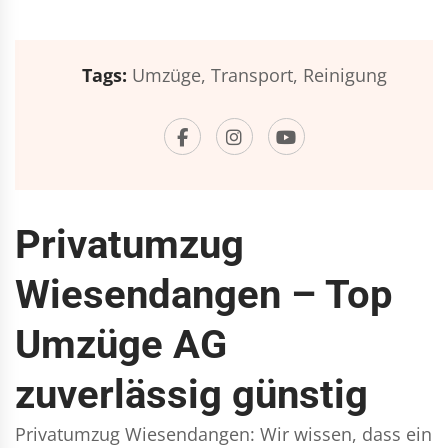
Tags:
Umzüge,
Transport,
Reinigung
Privatumzug
Wiesendangen – Top
Umzüge AG
zuverlässig günstig
Privatumzug Wiesendangen: Wir wissen, dass ein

PROBLEM:
From the entries above, copy out every line where the string "Wiesendangen" appears.

RESULT:
Wiesendangen – Top
Privatumzug Wiesendangen: Wir wissen, dass ein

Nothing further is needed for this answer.